What will the economy of 2050 look like? Flying cars, carbon neutrality, robots doing our work for us? Who knows? What we do know is that certainty and reliability are two core attributes of top-tier dividend stocks. And that dividend stocks can be a great way to generate income throughout ups and downs in the market cycle.

We asked three of our contributors an ultra-long-term question: If you could buy and hold only one dividend stock till at least 2050, what would it be? They hit the drawing board and selected United Parcel Service (UPS), Norfolk Southern (NSC 0.04%), and Brookfield Renewable (BEPC 2.78%) (BEP 2.62%). Here's what makes each a great buy now.

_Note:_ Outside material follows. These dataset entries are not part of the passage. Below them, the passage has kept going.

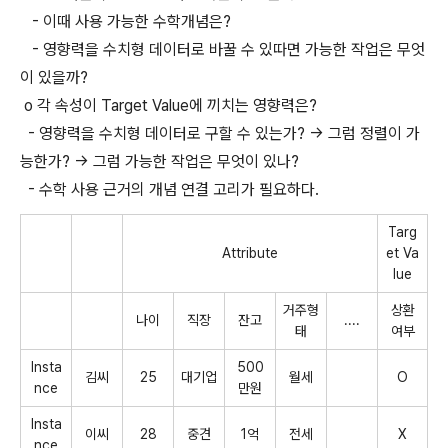
- 이때 사용 가능한 수학개념은?
- 영향력을 수치형 데이터로 바꿀 수 있따면 가능한 작업은 무엇
이 있을까?
o 각 속성이 Target Value에 끼치는 영향력은?
- 영향력을 수치형 데이터로 구할 수 있는가? -> 그럼 정렬이 가
능한가? -> 그럼 가능한 작업은 무엇이 있나?
- 수학 사용 근거의 개념 연결 고리가 필요하다.
Targ
Attribute
et Va
lue
거주형
상환
나이
직장
잔고
....
태
여부
Insta
500
김씨
25
대기업
월세
O
nce
만원
Insta
이씨
28
중견
1억
전세
X
nce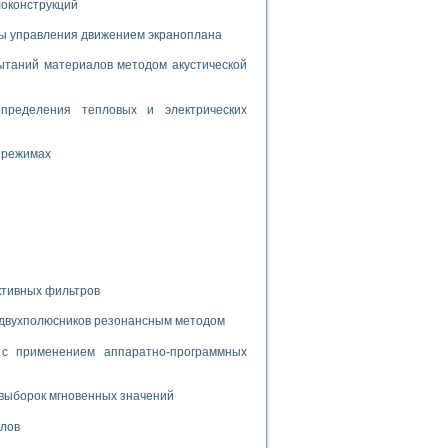
дств с использованием языка программирования LabVIEW
локонструкций
мы управления движением экраноплана
таний материалов методом акустической
W для моделирования типовых химико-технологических процессов
 исследования средств измерения температуры
пределения тепловых и электрических
 режимах
ированного карбида кремния (A-SIC:H)
агрузок
ммы направленности
ктивных фильтров
 пищевой инженерии
 двухполюсников резонансным методом
жах
с применением аппаратно-программных
неров-неэлектриков
орных комплексов» на основе Multisim
выборок мгновенных значений
алов
чин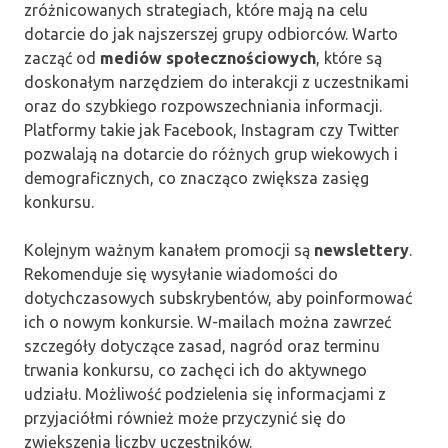
zróżnicowanych strategiach, które mają na celu
dotarcie do jak najszerszej grupy odbiorców. Warto
zacząć od
mediów społecznościowych
, które są
doskonałym narzędziem do interakcji z uczestnikami
oraz do szybkiego rozpowszechniania informacji.
Platformy takie jak Facebook, Instagram czy Twitter
pozwalają na dotarcie do różnych grup wiekowych i
demograficznych, co znacząco zwiększa zasięg
konkursu.
Kolejnym ważnym kanałem promocji są
newslettery
.
Rekomenduje się wysyłanie wiadomości do
dotychczasowych subskrybentów, aby poinformować
ich o nowym konkursie. W-mailach można zawrzeć
szczegóły dotyczące zasad, nagród oraz terminu
trwania konkursu, co zachęci ich do aktywnego
udziału. Możliwość podzielenia się informacjami z
przyjaciółmi również może przyczynić się do
zwiększenia liczby uczestników.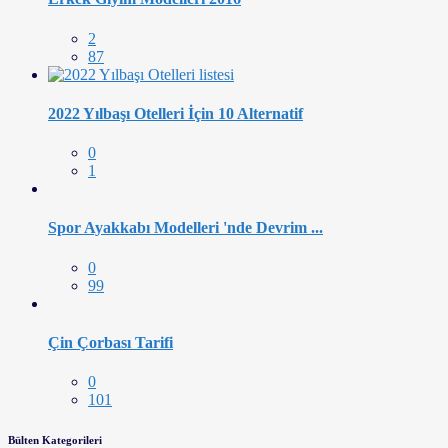
2
87
2022 Yılbaşı Otelleri İçin 10 Alternatif
0
1
Spor Ayakkabı Modelleri 'nde Devrim ...
0
99
Çin Çorbası Tarifi
0
101
Bülten Kategorileri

An escalator in Shanghai, China's financial district.

Image source: Getty Images.

Positioned to deliver great returns for decades to come

Daniel Foelber (United Parcel Service): For a stock to be a good long-term buy, it helps to think of some of the best winners over the last 30 years. Starbucks, Disney, and even Procter & Gamble are all easy-to-understand businesses that have produced superb returns for decades.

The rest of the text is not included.